**Dataset extract:**

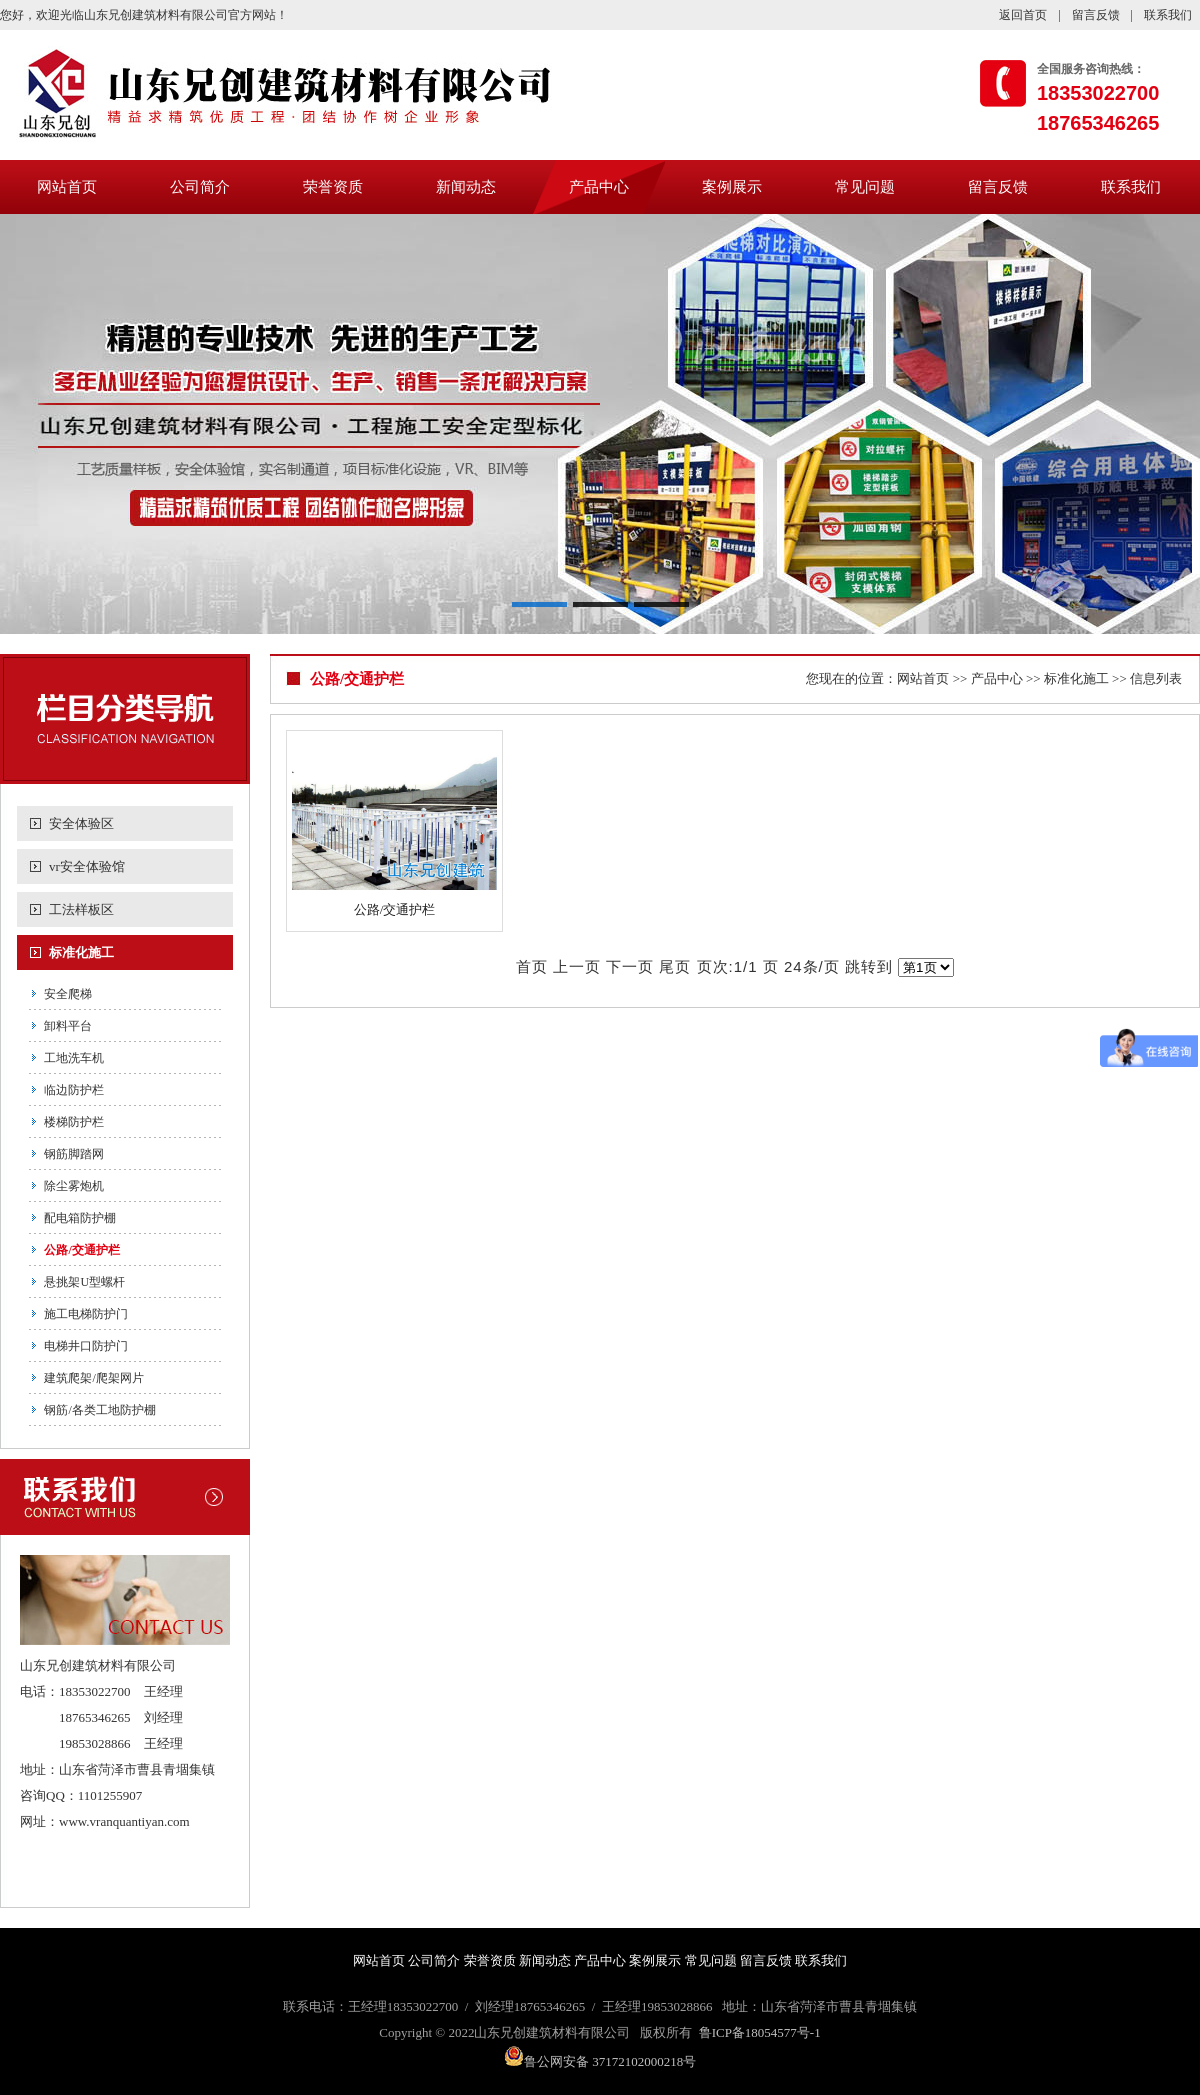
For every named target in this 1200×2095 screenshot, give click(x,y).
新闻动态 (466, 187)
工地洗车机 (74, 1058)
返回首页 (1023, 15)
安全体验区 (81, 823)
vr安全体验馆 (87, 866)
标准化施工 (81, 952)
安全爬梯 (68, 994)
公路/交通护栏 (81, 1250)
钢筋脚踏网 (74, 1154)
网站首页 (67, 187)
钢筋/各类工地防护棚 (99, 1410)
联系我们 (1168, 15)
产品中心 (599, 187)
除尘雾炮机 (74, 1186)
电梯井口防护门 (86, 1346)
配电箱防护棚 (80, 1218)
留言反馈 (1096, 15)
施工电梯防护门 (86, 1314)
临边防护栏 (74, 1090)
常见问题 (865, 187)
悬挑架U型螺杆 (84, 1282)
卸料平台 (68, 1026)
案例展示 (732, 187)
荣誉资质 (333, 187)
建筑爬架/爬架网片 (93, 1378)
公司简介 (200, 187)
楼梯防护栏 (74, 1122)
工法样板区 (81, 909)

**Problem:** Exactly as they stand, the entries must be written out again, pictures excluded.

**Output for this exercise:**
For every named target in this 1200×2095 screenshot, give click(x,y).
新闻动态 (466, 187)
工地洗车机 (74, 1058)
返回首页 (1023, 15)
安全体验区 (81, 823)
vr安全体验馆 (87, 866)
标准化施工 (81, 952)
安全爬梯 (68, 994)
公路/交通护栏 (81, 1250)
钢筋脚踏网 (74, 1154)
网站首页 (67, 187)
钢筋/各类工地防护棚 (99, 1410)
联系我们 (1168, 15)
产品中心 (599, 187)
除尘雾炮机 (74, 1186)
电梯井口防护门 (86, 1346)
配电箱防护棚 (80, 1218)
留言反馈 (1096, 15)
施工电梯防护门 (86, 1314)
临边防护栏 (74, 1090)
常见问题 (865, 187)
悬挑架U型螺杆 (84, 1282)
卸料平台 (68, 1026)
案例展示 (732, 187)
荣誉资质 (333, 187)
建筑爬架/爬架网片 (93, 1378)
公司简介 (200, 187)
楼梯防护栏 (74, 1122)
工法样板区 (81, 909)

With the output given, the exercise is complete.